Скотт мог трахаться с кем угодно, но до тех пор, пока ему не нужно было изображать из себя девушку. Здесь проходила четкая грань. Как в бейсболе, он может бросать мяч, но вот ловить его — ни в коем случае; он может позволить педикам делать ему минет, но сам его делать не будет ни в какую, не говоря уже о том, чтобы засовывать к себе в задний проход чужие пальцы, об этом, черт побери, и речи быть не может! Он был, есть и всегда будет нормальным мужчиной.

Это он всегда старался показать всем. Те штучки, с которыми он встречался, точно это знали, в постели он великолепен, они ему сами это говорили.

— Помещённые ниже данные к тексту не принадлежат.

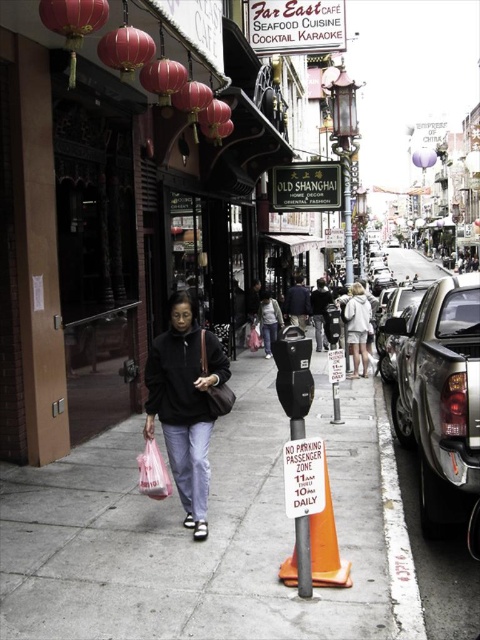 Question: Is gray concrete sidewalk at center closer to the viewer compared to white hoodie at center?

Choices:
 (A) no
 (B) yes

Answer: (B)

Question: Which object is positioned closest to the light gray sweater at center?

Choices:
 (A) matte black jacket at center
 (B) brown leather handbag at center
 (C) white hoodie at center

Answer: (C)

Question: Which is nearer to the gray concrete sidewalk at center?

Choices:
 (A) matte black jacket at center
 (B) dark blue jacket at center

Answer: (A)

Question: Does metallic parking meter at center appear on the left side of black plastic parking meter at center?

Choices:
 (A) no
 (B) yes

Answer: (A)

Question: Which point is farther from the camera taking this photo?

Choices:
 (A) (72, 483)
 (B) (432, 376)

Answer: (A)

Question: Where is black plastic sign at upper center located in relation to white hoodie at center in the image?

Choices:
 (A) below
 (B) above

Answer: (B) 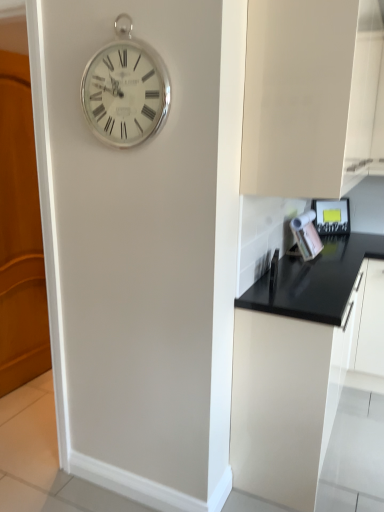 Question: Can you confirm if metallic silver toaster at right is smaller than silver metallic clock at upper center?

Choices:
 (A) yes
 (B) no

Answer: (B)

Question: Is metallic silver toaster at right not near silver metallic clock at upper center?

Choices:
 (A) yes
 (B) no

Answer: (A)

Question: Is metallic silver toaster at right bigger than silver metallic clock at upper center?

Choices:
 (A) yes
 (B) no

Answer: (A)

Question: Is the surface of metallic silver toaster at right in direct contact with silver metallic clock at upper center?

Choices:
 (A) no
 (B) yes

Answer: (A)

Question: Does metallic silver toaster at right have a greater height compared to silver metallic clock at upper center?

Choices:
 (A) no
 (B) yes

Answer: (A)

Question: Is silver metallic clock at upper center located within metallic silver toaster at right?

Choices:
 (A) yes
 (B) no

Answer: (B)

О'кей, может, он и бывал гомиком в тюрьме, где раз-другой довелось побывать, но ведь то было за решеткой. В кутузке каждую секунду приходится сражаться за свою шкуру; если ходишь в любимчиках у какого-нибудь пахана, то иной раз только это тебя и спасает, тогда, может, ты останешься в живых и можешь рассчитывать на кое-какие послабления. Впрочем, ни для кого не секрет, что в тюрьме люди сильно меняются, о соблюдении правил там можно говорить весьма условно. В тюрьме многим хорошим ребятам приходится превращаться в настоящих преступников, в настоящих Барбье, вот так, хочешь — верь, хочешь — нет! Это не имеет ничего общего с тем, как человек живет на свободе.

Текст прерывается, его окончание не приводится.